Mshairi [9] on Pale is Beautiful, discusses skin tones and the values placed on lighter skinned black women over darker skinned ones.

What then is the problem with the rest of us? Why do we feel the need to make ourselves pale (or white as this can only be the true underlying need)? Not just with our skins but also with our hair? Reading the Autobiography of Malcolm X, I always laugh wryly at the section where Malcolm wanting to make his hair straight, applies lye, which begins to burn his scalp forcing him to dunk his head in the toilet bowl when he realises there is no water coming from the taps to wash off the lye (this was just as the Police burst in to arrest him).

Annie of Palava Soup [10] writes about a documentary called The Long Journey of Clement Zulu which

“follows three men immediately after their release from Robben Island: Clement Zulu, Ebrahim Ismail Ebrahim and James Mange.”

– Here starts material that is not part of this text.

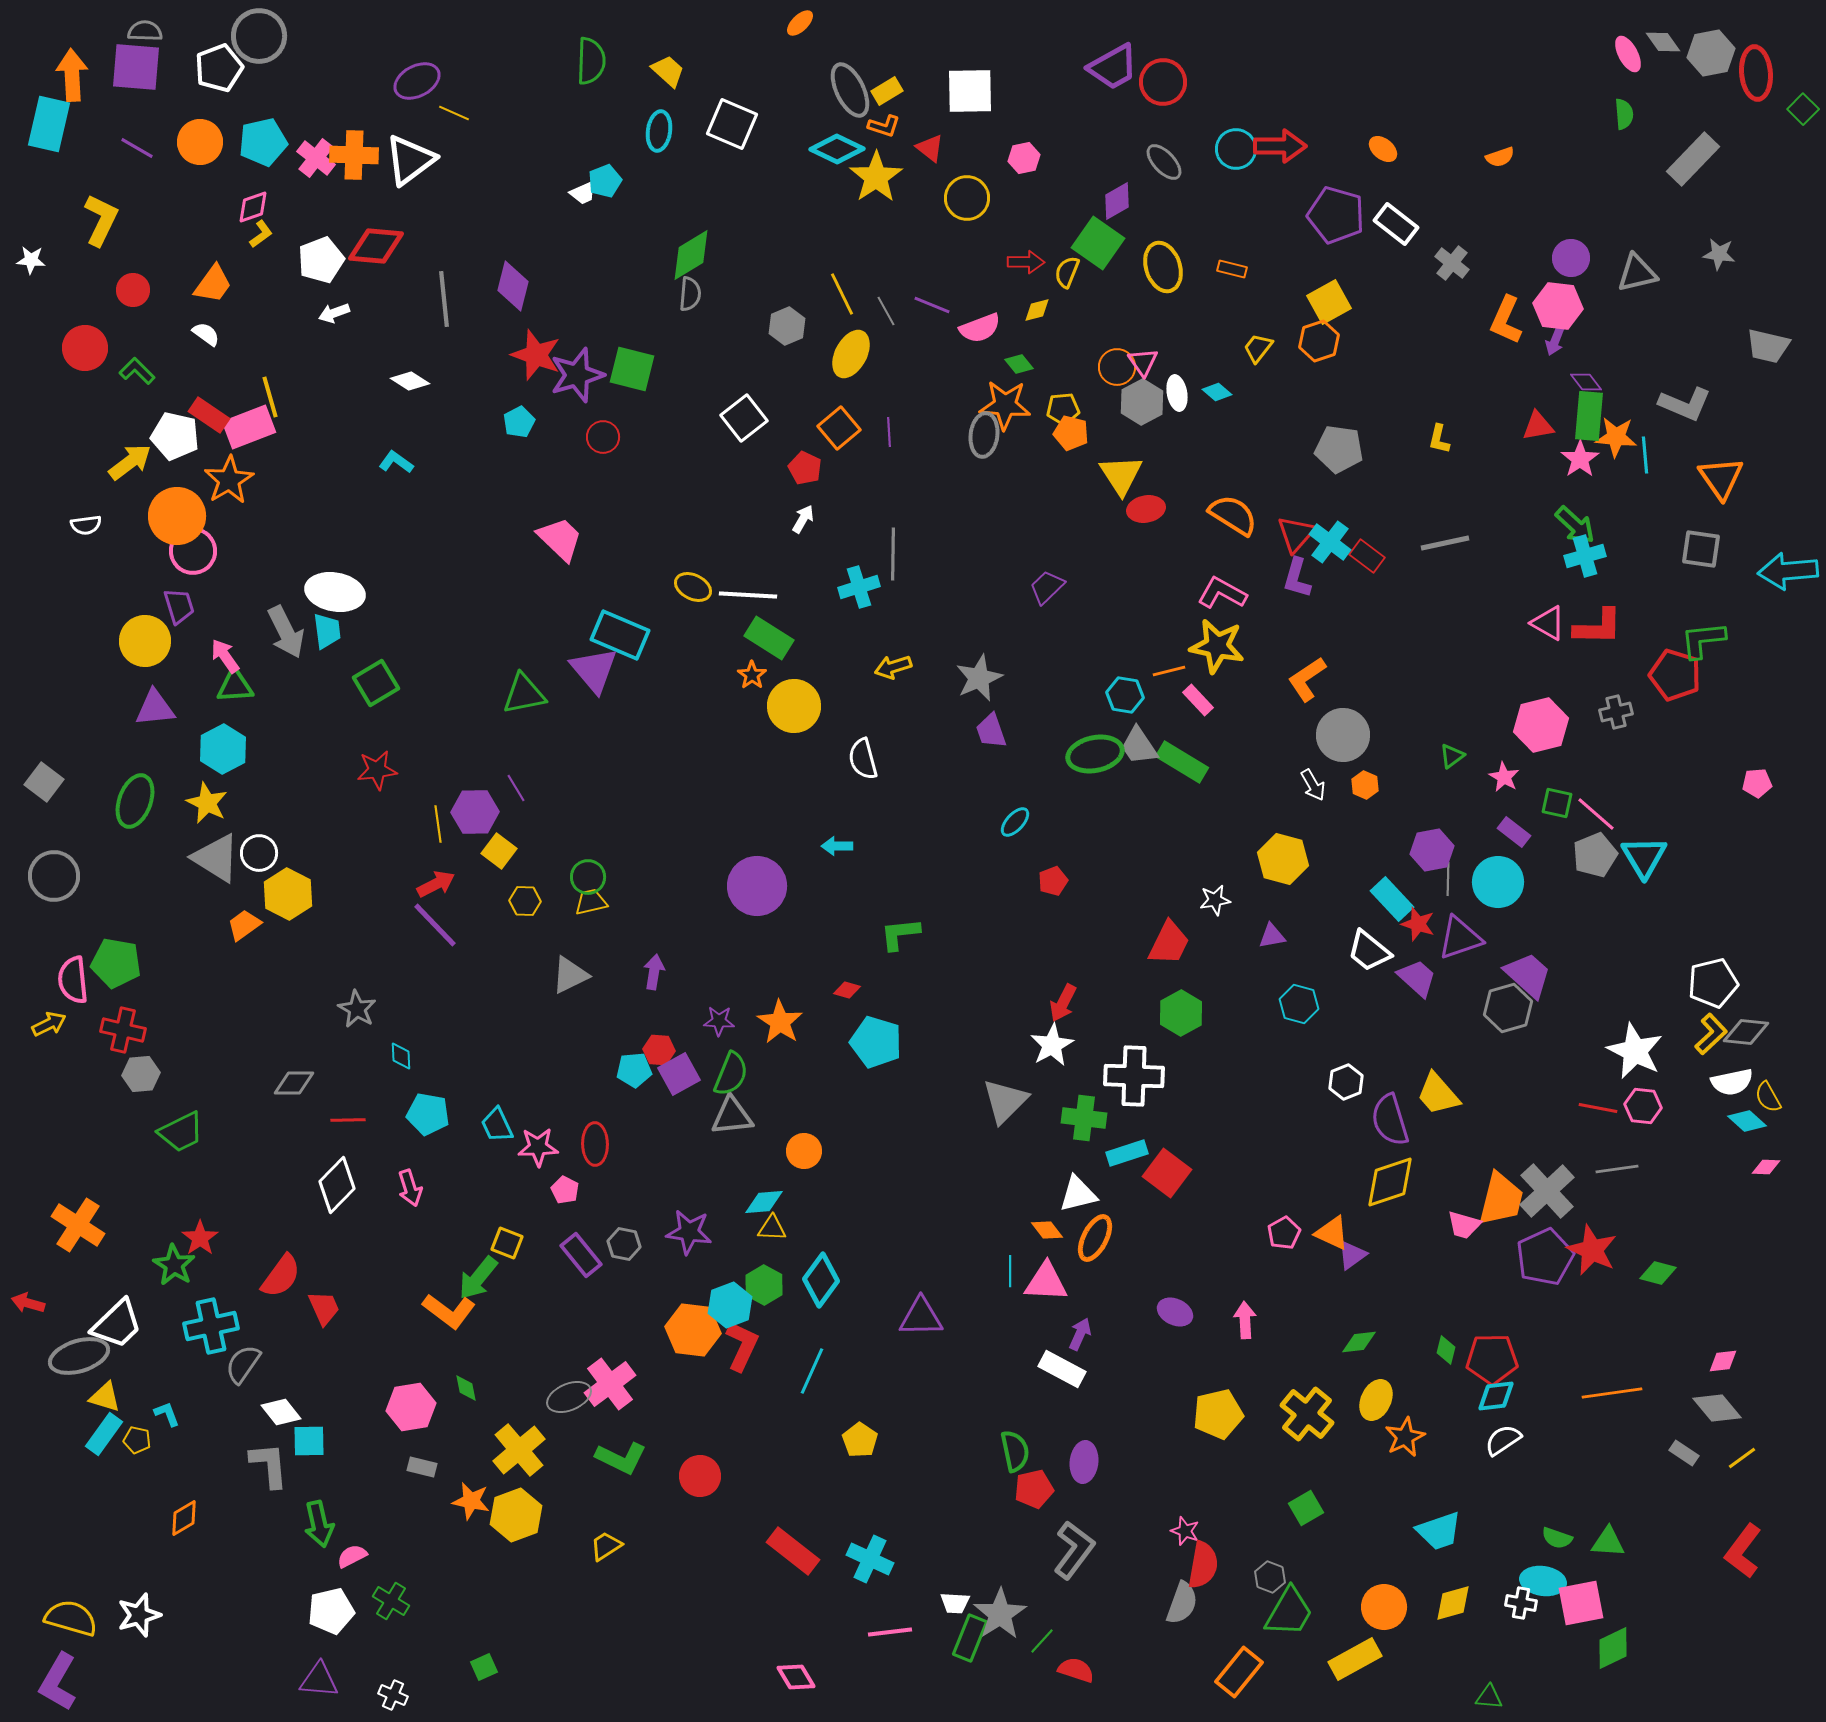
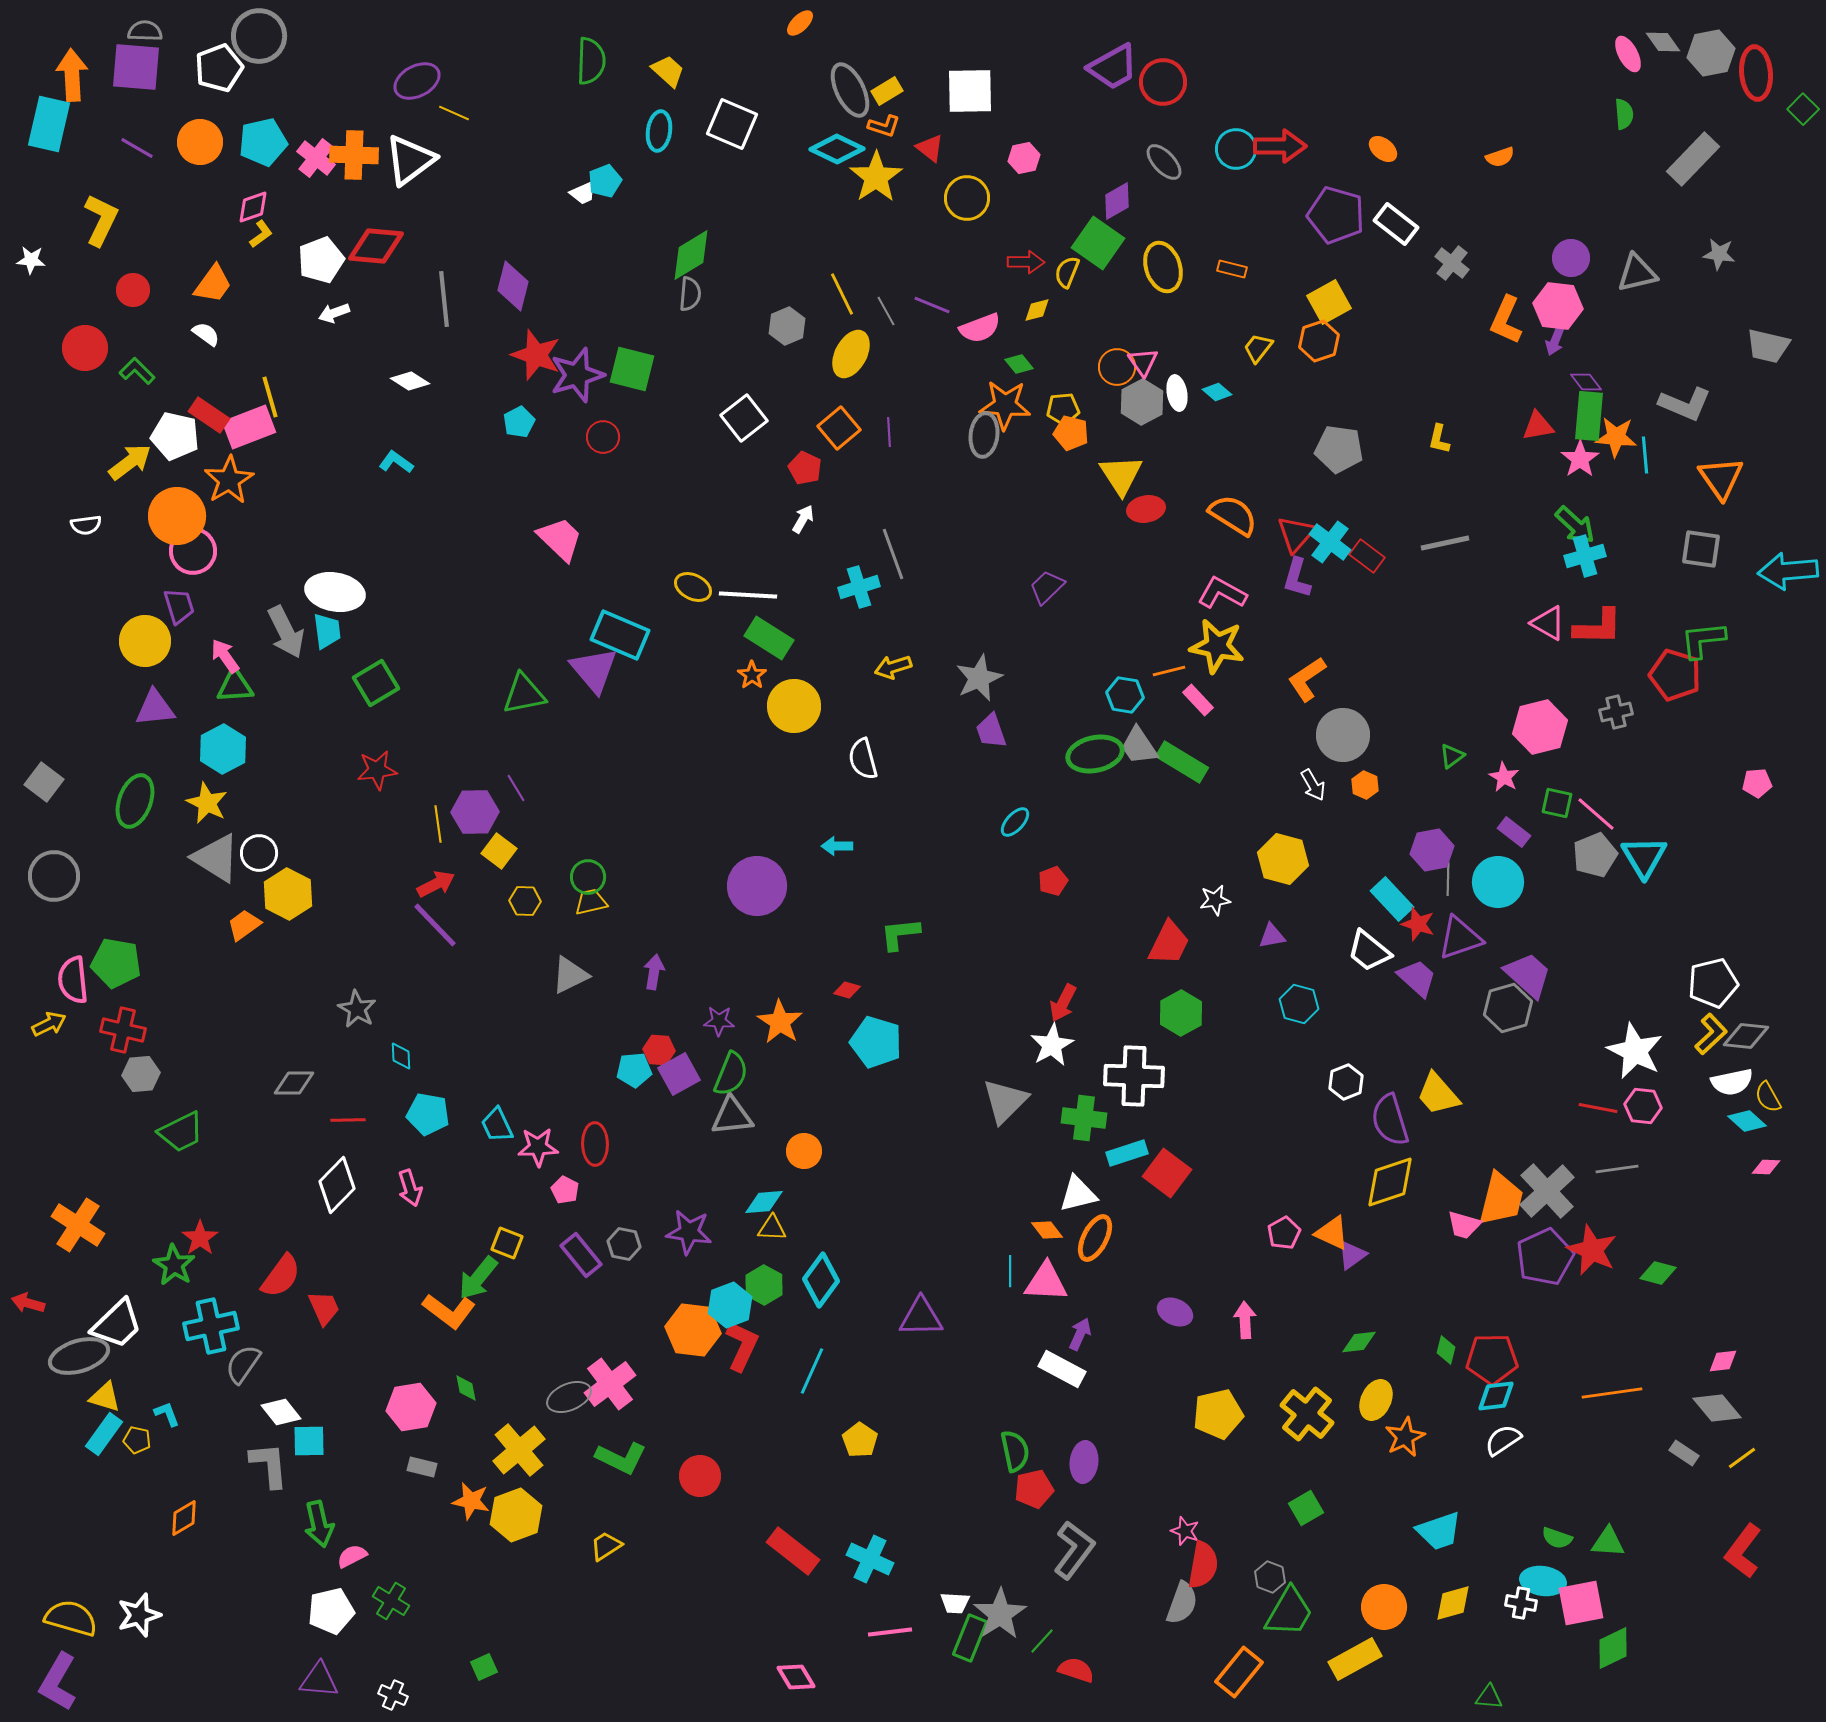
gray line at (893, 554): rotated 21 degrees counterclockwise
pink hexagon at (1541, 725): moved 1 px left, 2 px down
gray diamond at (1746, 1032): moved 4 px down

As Annie writes, not everyone that left Robben Island became President and this documents the lives of some of the other prisoners who suffered long incarcerations at the hand of successive apartheid governments in South Africa.

Prison destroyed my life,” said Clement Zulu. Do not get it twisted, these men were proud to have done what they did for their country. But when you step off that boat from Robben Island where do you go? Home? Where is that? Ebrahim Ebrahim was reunited with his family and immediately became an active member of the ANC again. He soon assumed a top position. Yet his relationship with his young daughter suffered. His relationships with his whole family suffered. “Sometimes I fight depression.” And why wouldn’t he when he spent his adult life behind bars?